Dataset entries
◇ ◇ ◇
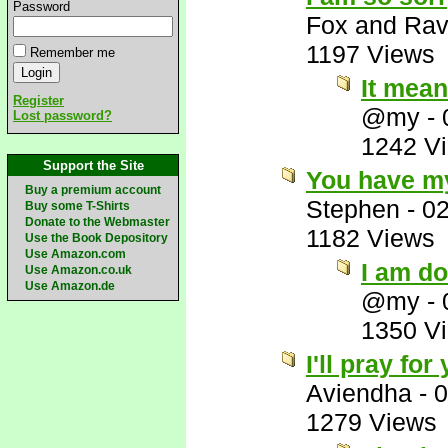
Password
Fox and Ra
1197 Views
Remember me
It mean
Register
@my
-
Lost password?
1242 V
Support the Site
You have my
Buy a premium account
Stephen
-
02
Buy some T-Shirts
Donate to the Webmaster
1182 Views
Use the Book Depository
Use Amazon.com
I am d
Use Amazon.co.uk
Use Amazon.de
@my
-
1350 V
I'll pray fo
Aviendha
-
0
1279 Views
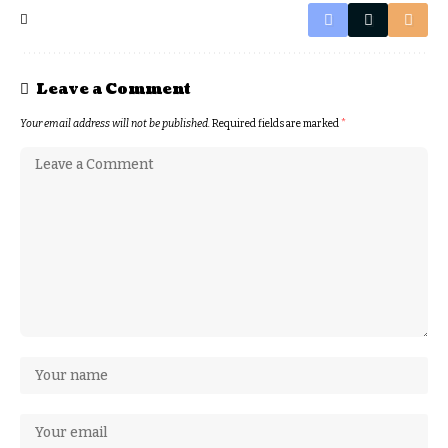
Leave a Comment
Your email address will not be published.
Required fields are marked
*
◇ ◇ ◇
Activity
Give back exactly the lines from the one containing "Support the Site" through the last line above, both included, and none of the pictures.

Answer area
Support the Site
You have my
Buy a premium account
Stephen
-
02
Buy some T-Shirts
Donate to the Webmaster
1182 Views
Use the Book Depository
Use Amazon.com
I am d
Use Amazon.co.uk
Use Amazon.de
@my
-
1350 V
I'll pray fo
Aviendha
-
0
1279 Views
Leave a Comment
Your email address will not be published.
Required fields are marked
*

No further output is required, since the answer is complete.